Gina Rodriguez on JANE THE VIRGIN Costume Designer Rachel Sage Kunin
February 21, 2018

by Ingrid Schmidt, The Hollywood Reporter

The Time's Up and #MeToo movements made a splash at the 20th annual awards show, where Kerry Washington and Guillermo del Toro were honored.

While past Costume Designers Guild Awards have been a platform for the most extra and exuberant get-ups, this year’s 20th annual event at the Beverly Hilton Hotel in Beverly Hills felt way more sedate and the females-first theme ran supreme. In deference to the Time's Up and #MeToo movements, the majority of the style-savvy crowd wore black and Time's Up lapel pins were aplenty.

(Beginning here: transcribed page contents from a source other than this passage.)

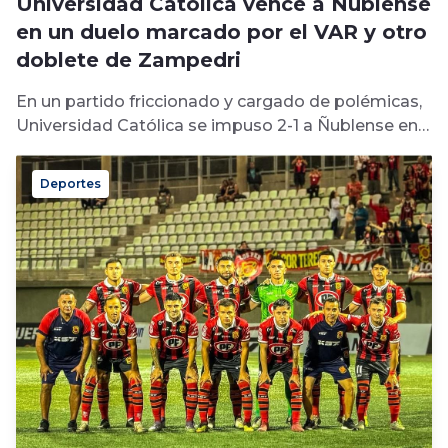
Universidad Católica vence a Ñublense
en un duelo marcado por el VAR y otro
doblete de Zampedri
En un partido friccionado y cargado de polémicas,
Universidad Católica se impuso 2-1 a Ñublense en
Chillán por la fecha...
Deportes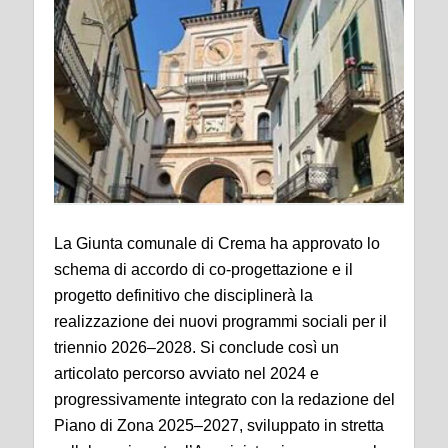
La Giunta comunale di Crema ha approvato lo
schema di accordo di co-progettazione e il
progetto definitivo che disciplinerà la
realizzazione dei nuovi programmi sociali per il
triennio 2026–2028. Si conclude così un
articolato percorso avviato nel 2024 e
progressivamente integrato con la redazione del
Piano di Zona 2025–2027, sviluppato in stretta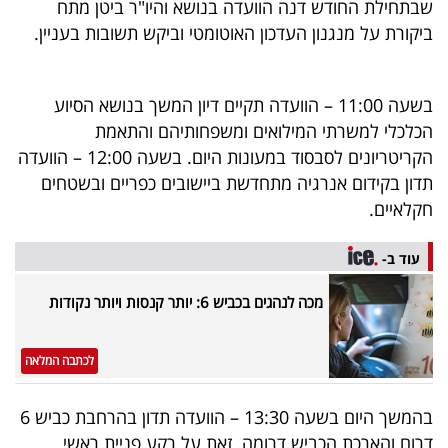
שבתחילת החודש דנה הוועדה בנושא והיו"ר ביטן מתח
40
ביקורת על מנגנון העדכון האוטומטי וביקש תשובות בעניין.
שיתופי
בשעה 11:00 – הוועדה תקיים דיון המשך בנושא הסיוע
פעולה
הכלכלי למשרתי המילואים ומשפחותיהם והתאמת
הקריטריונים לסבסוד במעונות היום. בשעה 12:00 – הוועדה
תדון בקידום אנרגיה מתחדשת ביישובים כפריים ובשטחים
חקלאיים.
דרושים
עוד ב-
ניוזלטרים
מכה לנהגים בכביש 6: יותר קנסות ויותר נקודות
מייל
לכתבה המלאה
אדום
בהמשך היום בשעה 13:30 – הוועדה תדון בהרחבת כביש 6
דרום והארכת הכביש דרומה. זאת על רקע פניית ראשי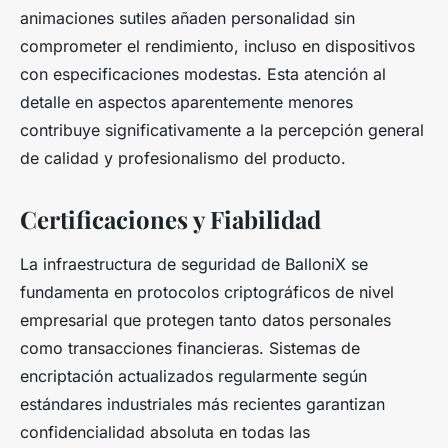
animaciones sutiles añaden personalidad sin
comprometer el rendimiento, incluso en dispositivos
con especificaciones modestas. Esta atención al
detalle en aspectos aparentemente menores
contribuye significativamente a la percepción general
de calidad y profesionalismo del producto.
Certificaciones y Fiabilidad
La infraestructura de seguridad de BalloniX se
fundamenta en protocolos criptográficos de nivel
empresarial que protegen tanto datos personales
como transacciones financieras. Sistemas de
encriptación actualizados regularmente según
estándares industriales más recientes garantizan
confidencialidad absoluta en todas las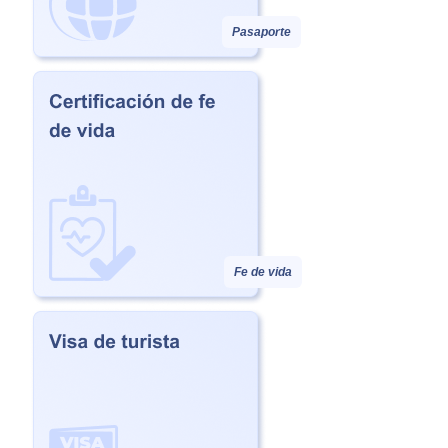
Pasaporte
Fe de vida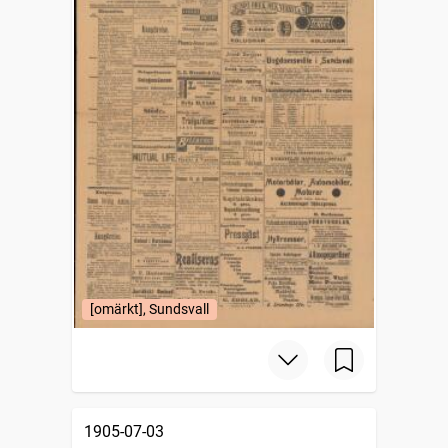
[omärkt], Sundsvall
1905-07-03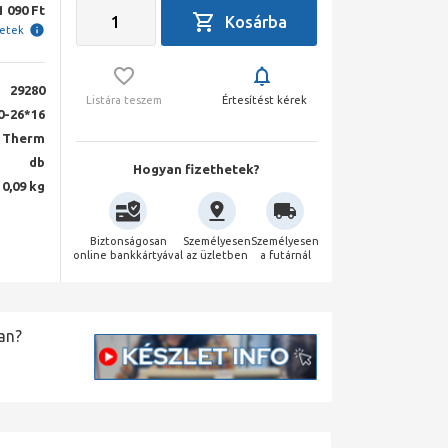
1 090 Ft
letek
29280
Listára teszem
Értesítést kérek
0-26*16
 Therm
db
Hogyan fizethetek?
0,09 kg
Biztonságosan
Személyesen
Személyesen
online bankkártyával
az üzletben
a futárnál
an?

 “On Jane The Virgin, I met my costume design hero, Rachel Sage Kunin,” said host Gina Rodriguez, whose sparkly slip gown with an up-to-there slit stood out. “Costumes help actors bring characters to life and are pivotal to finding and discovering who those characters are. But costume fittings are a vulnerable space when the designer’s canvas is your body. Since the first day we worked together, Rachel made me feel confident and beautiful. She was making costumes for me while catering to my specific body type and comfort level. As a performer, that kind of support in a world that is riddled with body confidence issues is priceless. To find a costume designer who is both concerned with contributing to your journey as an actor and the journey of body acceptance is like finding a pot of gold at the end of a rainbow.”

Donning a floor-length green Dolce & Gabbana gown blooming with fuchsia flowers, a colorful emblem of spring that felt like a ray of hope, Kerry Washington was recognized with the Spotlight Award for her seven-year run on the ABC series Scandal in a range of powerful pantsuits designed by Lyn Paolo. "I don’t really know who a character is until I know what shoes she wears, because the shoes tell me how I walk, they tell me how I stand, they tell me who I am," said Washington. "I have relied on costume designers my entire career, every step of the way.... We've always stood by each other's side. When we heard that the network, the studio, was going to create a clothing line inspired by Olivia Pope, Lyn and I together said, ‘Not without us!’ ’

Beyond the writing and directing, Washington said that Olivia Pope is who she is "because of those extra 15 minutes in the fitting when you put the clothes on and you stand in the mirror and say, ‘Yeah, that’s OK but we want it to be great. We want to go past OK into telling a story, into moving a heart, into informing the audience of a deeper truth, because we know that a pair of shoes can do that!'”   

“It’s a great time to be a woman,” said The Handmaid’s Tale designer Ane Crabtree, accepting her award in the Contemporary Television genre. “It’s a great time to be a multiracial person. It’s a great time for costume design and for making change. There’s been an assault on women’s rights. There’s been an assault on people of color and their rights and we are part of the resistance. I believe that. We are part of the change.”

Fresh off his BAFTA win as Best Director for The Shape of Water on Sunday, director/producer/writer Guillermo del Toro received the Costume Designers Guild’s Distinguished Collaborator Award. “One of the first things that I do in every project is to create a four- to eight-page biography for every single character,” said del Toro. “A huge amount of language that we transmit who we are and what we’re about with is nonverbal, costume is a way we present ourselves to the world and how we engage in the dialogue of who we are.... If cinema is made of looks, and we need to get close enough to see those lines, costume becomes the frame.”

“His love of the other: those misfits outside of the mainstream, trickles down into every department,” noted Doug Jones, who played Amphibian Man in The Shape Of Water. “The mute girl, her black best friend, her gay neighbor: he loves stories where the voiceless and the invisible triumph and become heroes. His films are an ointment against the society in which we live in, tearing down the phantom walls between us, whether it’s racial, sexual, religious, he asks us to see each other and to choose to connect, to choose to love.”

The awards show also honored renowned costume designer Joanna Johnson (known for her longtime collaborations with Steven Spielberg and Robert Zemeckis) with the Career Achievement Award. Jeweler and metalworker Maggie Schpak walked away with the Distinguished Service Award; owner of the Metal Arts Studio in Glendale, Schpak has created pieces for television and film for more than four decades — from the championship belt worn in the Rocky films to jewelry and insignias for the Star Trek films and the tiaras for The Princess Diaries and Black Swan.

Actor Mark Hamill (known for playing Luke Skywalker in the Star Wars film series) paid tribute to Oscar-winning costume designer John Mollo (Star Wars, Gandhi), who died last October at age 86 and was posthumously inducted into the Costume Designers Guild Hall of Fame.